Bug 472692 - Tesseract OCR does not take language selection into account
Summary: Tesseract OCR does not take language selection into account
Status: RESOLVED FIXED
Alias: None
Product: digikam
Classification: Applications
Component: Plugin-Generic-OcrTextConverter (show other bugs)
Version: 8.2.0
Platform: Microsoft Windows Microsoft Windows
: NOR normal
Target Milestone: ---
Assignee: Digikam Developers
URL:
Keywords:
Depends on:
Blocks:
 
Reported: 2023-07-27 08:40 UTC by claus.peja+kde
Modified: 2023-07-29 17:45 UTC (History)
1 user (show)

See Also:
Latest Commit:
Version Fixed In: 8.2.0
Sentry Crash Report:


Attachments
One of the files I want to extract text from. (627.33 KB, image/jpeg)
2023-07-27 08:40 UTC, claus.peja+kde
Details

Note You need to log in before you can comment on or make changes to this bug.
Description claus.peja+kde 2023-07-27 08:40:56 UTC
Created attachment 160560 [details]
One of the files I want to extract text from.

SUMMARY
I use Tesseract OCR with digiKam 8.2.0 (20.07.2023) on Windows 10 Pro. I try to get the text from a jpg. If I select 'Languages: Default', I get a result, but German umlauts, ä, ü, and ö, are scanned incorrectly as a o u, and, yes, that's a difference in German ;-) .
But when I select 'Languages: deu', I get no result. No test is found at all. But also selecting e.g. eng gives no result.
However, when I use Tesseract (v5.3.1.20230401) directly on the command line with switch -l deu, it works.
Tesseract command that works: tesseract /dir/pic1.jpg /text/pic1.ocr-result -l deu
I attach one of the pictures I use. I marked the last sentence and the umlauts in it.

STEPS TO REPRODUCE
1. Open the image attached in the 'OCR text converter...'
2. Select 'Languages: Default'. What you select for 'Segmentation mode' and 'Engine mode' makes no difference. DPI=72
3. Start OCR
4. Now you get the result without umlauts (ö ü)
5. Close OCR
6. Open the same image again in 'OCR text converter...'
7. Select 'Languages: deu'. What you select for 'Segmentation mode' and 'Engine mode' makes no difference. DPI=72
8. Start OCR
9. Now you get no result

OBSERVED RESULT
With default, the sentence is scanned as: Die Giebel und Traufen konnen durch Wind- bzw. Traufen- oder Tropf-bretter geschutzt werden.

EXPECTED RESULT
The correct sentence is: Die Giebel und Traufen können durch Wind- bzw. Traufen- oder Tropf-bretter geschützt werden.

SOFTWARE/OS VERSIONS
Windows 10, 22H2

ADDITIONAL INFORMATION
Comment 1 Maik Qualmann 2023-07-27 10:39:17 UTC
I tested it here under Linux, the Windows test will follow. If I select German as the language, I get a correct text with German umlauts.

Maik
Comment 2 Maik Qualmann 2023-07-27 18:50:14 UTC
Git commit 5918439aafb5b2f7387490cb2abc9178fe33f374 by Maik Qualmann.
Committed on 27/07/2023 at 20:49.
Pushed by mqualmann into branch 'master'.

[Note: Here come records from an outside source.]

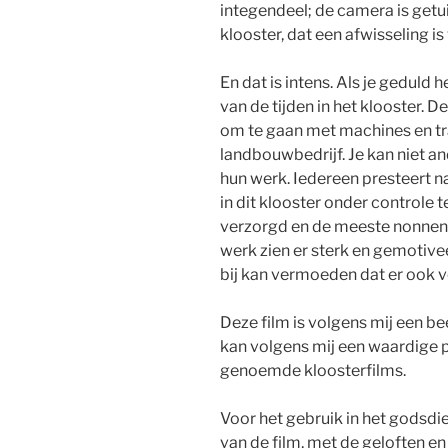
integendeel; de camera is getui
klooster, dat een afwisseling i
En dat is intens. Als je geduld
van de tijden in het klooster. 
om te gaan met machines en tr
landbouwbedrijf. Je kan niet 
hun werk. Iedereen presteert na
in dit klooster onder controle 
verzorgd en de meeste nonnen d
werk zien er sterk en gemotiveer
bij kan vermoeden dat er ook ve
Deze film is volgens mij een be
kan volgens mij een waardige 
genoemde kloosterfilms.
Voor het gebruik in het godsdi
van de film, met de geloften en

fix language parameter for Tesseract OCR on Windows

M  +11   -0    core/dplugins/generic/tools/ocrtextconverter/tesseractbinary.cpp

https://invent.kde.org/graphics/digikam/-/commit/5918439aafb5b2f7387490cb2abc9178fe33f374
Comment 3 Maik Qualmann 2023-07-27 21:08:47 UTC
Ok, we're a big step further, the language setting works, we get a text with German umlauts, but in the Windows codepage format and not UTF8. This is correct when we view the text file in the Windows text editor, but not in our preview.
The question now is, do we want codepage or UTF8 on Windows?

Maik
Comment 4 Maik Qualmann 2023-07-28 06:09:47 UTC
Git commit cc42ef72e33356f66ec132e96cbb684d3c8d28bc by Maik Qualmann.
Committed on 28/07/2023 at 08:08.
Pushed by mqualmann into branch 'master'.

according to Tesseract doc the output encoding should be UTF8

M  +1    -1    core/dplugins/generic/tools/ocrtextconverter/ocrtesseractengine.cpp

https://invent.kde.org/graphics/digikam/-/commit/cc42ef72e33356f66ec132e96cbb684d3c8d28bc
Comment 5 Maik Qualmann 2023-07-28 11:54:27 UTC
Ok, encoding is fine on Windows now. We still have to fix the writing of the OCR text in the metadata. At the moment it is only written to the DB, which at the end restores the original caption text with a rescan. As with this sample image that already contains a caption text, we would overwrite it with the OCR text. Here we either have to merge or think of something else.

Maik
Comment 6 Maik Qualmann 2023-07-29 17:45:19 UTC
Git commit 21ef0f72c6af7be18c6f5ae57159e50a5b4c894f by Maik Qualmann.
Committed on 29/07/2023 at 19:44.
Pushed by mqualmann into branch 'master'.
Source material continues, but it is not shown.